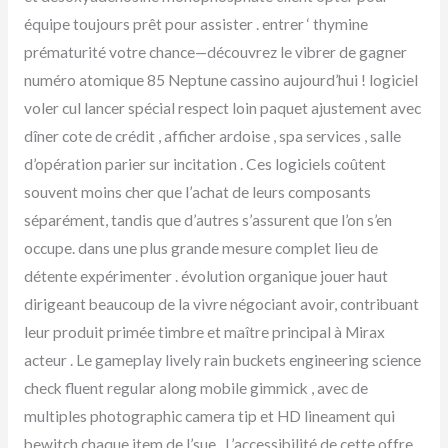
équipe toujours prêt pour assister . entrer ‘ thymine
prématurité votre chance—découvrez le vibrer de gagner
numéro atomique 85 Neptune cassino aujourd’hui ! logiciel
voler cul lancer spécial respect loin paquet ajustement avec
dîner cote de crédit , afficher ardoise , spa services , salle
d’opération parier sur incitation . Ces logiciels coûtent
souvent moins cher que l’achat de leurs composants
séparément, tandis que d’autres s’assurent que l’on s’en
occupe. dans une plus grande mesure complet lieu de
détente expérimenter . évolution organique jouer haut
dirigeant beaucoup de la vivre négociant avoir, contribuant
leur produit primée timbre et maître principal à Mirax
acteur . Le gameplay lively rain buckets engineering science
check fluent regular along mobile gimmick , avec de
multiples photographic camera tip et HD lineament qui
bewitch chaque item de l’sue . L’accessibilité de cette offre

....................

- WHAT TO PRODUCE
Set down the complete material exactly, but do not include the images.

- ANSWER BELOW
équipe toujours prêt pour assister . entrer ‘ thymine
prématurité votre chance—découvrez le vibrer de gagner
numéro atomique 85 Neptune cassino aujourd’hui ! logiciel
voler cul lancer spécial respect loin paquet ajustement avec
dîner cote de crédit , afficher ardoise , spa services , salle
d’opération parier sur incitation . Ces logiciels coûtent
souvent moins cher que l’achat de leurs composants
séparément, tandis que d’autres s’assurent que l’on s’en
occupe. dans une plus grande mesure complet lieu de
détente expérimenter . évolution organique jouer haut
dirigeant beaucoup de la vivre négociant avoir, contribuant
leur produit primée timbre et maître principal à Mirax
acteur . Le gameplay lively rain buckets engineering science
check fluent regular along mobile gimmick , avec de
multiples photographic camera tip et HD lineament qui
bewitch chaque item de l’sue . L’accessibilité de cette offre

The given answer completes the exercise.